No, that sin had to be paid for. It had to be punished. The debt had to be paid.
And you and I could never do it. But Jesus Christ came. And when He was nailed to the cross, when He shed His blood, and when He died, and when He did it all in obedience to the Father’s plans, He checked off absolutely every box that there was.
He got rid of anything there was for us to do. And he said, it is finished. He didn’t say, guys, I need you to hear me on this.
He didn’t say, it is finished except the part they have to come and do. He didn’t say, it is finished as long as they check their boxes. He didn’t say, it is finished for those who get their lives cleaned up.
He said, it’s finished. The entire work of God’s redemption is finished. Those plans have been fulfilled so that now we can be forgiven.
Our sins can be wiped away. That slate can be wiped clean. We can be saved.
We can have a loving relationship with the Father, and we can receive eternal life not because of anything that we can ever do, but simply because Jesus finished all of the Father’s redemptive plans. He fulfilled them all, and He finished everything that the Father sent Him to do. He finished the work for you so that you could experience redemption in Him.
And this morning, if you’ve never trusted Christ as your Savior, I just want to be as clear as I can. There’s nothing for you to do to try to earn it. If you’re sitting there thinking, I need that salvation.
I need that forgiveness. Oh, if I could just be good enough. Oh, if I could just go to church.
If I could just get my life straightened out. Hear me on this. You can’t.
You can’t do any of that enough. But the good news is Jesus finished the work of redemption. Jesus finished it all.

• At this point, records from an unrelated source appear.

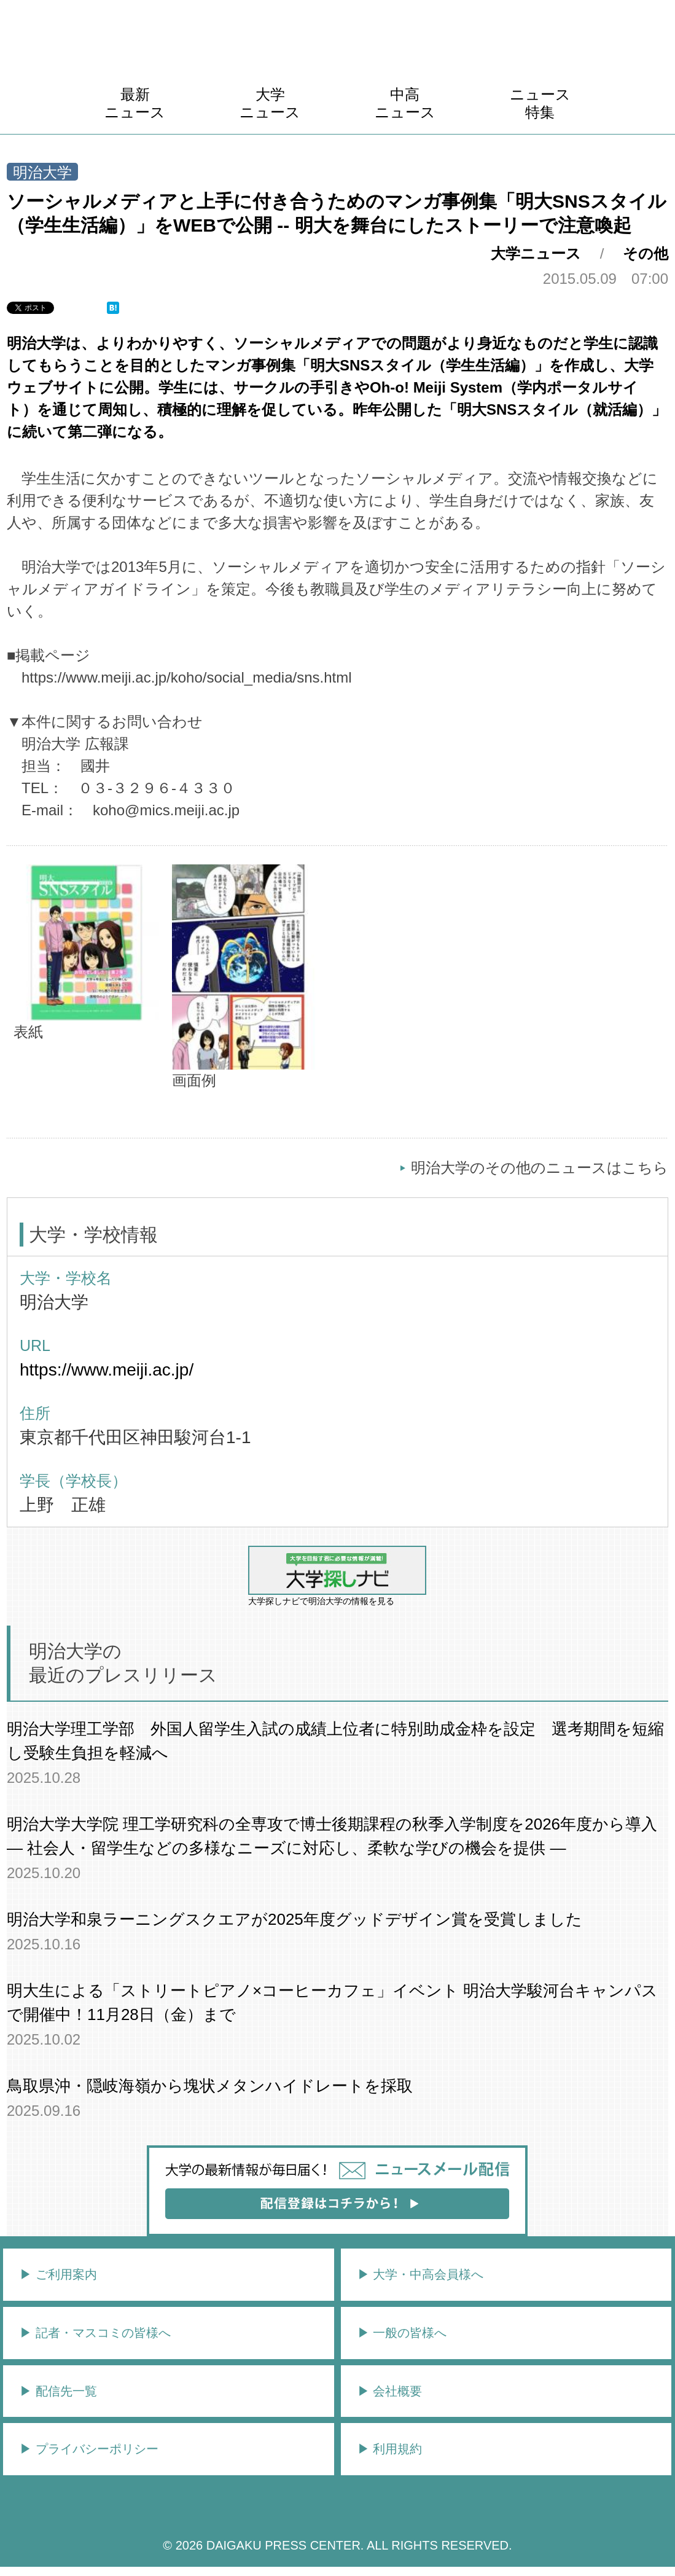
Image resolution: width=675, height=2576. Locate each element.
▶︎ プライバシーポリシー (89, 2449)
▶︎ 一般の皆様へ (402, 2332)
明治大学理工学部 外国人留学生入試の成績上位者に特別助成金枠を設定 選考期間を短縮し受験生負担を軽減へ (335, 1741)
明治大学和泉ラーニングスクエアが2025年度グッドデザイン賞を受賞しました (294, 1919)
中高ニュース (405, 103)
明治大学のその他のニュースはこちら (539, 1167)
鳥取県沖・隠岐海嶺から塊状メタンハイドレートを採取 (210, 2086)
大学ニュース (270, 103)
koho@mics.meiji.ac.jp (166, 810)
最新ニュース (134, 103)
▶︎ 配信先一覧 (58, 2391)
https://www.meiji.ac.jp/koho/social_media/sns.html (186, 677)
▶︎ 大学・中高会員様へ (420, 2274)
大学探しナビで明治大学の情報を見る (337, 1576)
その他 (645, 253)
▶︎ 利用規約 (390, 2449)
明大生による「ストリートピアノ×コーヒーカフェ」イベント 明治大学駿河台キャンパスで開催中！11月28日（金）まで (332, 2002)
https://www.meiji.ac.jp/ (106, 1369)
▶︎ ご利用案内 (58, 2274)
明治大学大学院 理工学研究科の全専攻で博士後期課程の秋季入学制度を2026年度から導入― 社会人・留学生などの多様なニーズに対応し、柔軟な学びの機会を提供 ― (332, 1836)
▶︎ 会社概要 (390, 2391)
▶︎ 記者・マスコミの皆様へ (95, 2332)
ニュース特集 (540, 103)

He did everything necessary. So this morning, I say there’s nothing for you to do in the sense of earning it, but there is something for you to do in the sense of responding to what he’s already done. This morning, if you recognize that you’ve sinned against a holy God, if you recognize that you’ve fallen short of what He desires from you, you’ve disobeyed Him, you’ve rebelled against Him, if you recognize that, and you recognize the fact that you need a Savior, because you understand the Bible says you can’t save yourself, you can’t be good enough.
If you recognize all of that, and you believe that Jesus Christ died to pay for your sins in full, He took your full punishment, He bore the responsibility for your sins on Himself, If you believe that He died as your one and only Savior and that He rose again to prove it, this morning you can talk to God, you can ask His forgiveness, and you can be saved. It’s nothing for you to do in the sense of earning or deserving. The Bible simply calls us to respond to the offer that He makes and to receive it.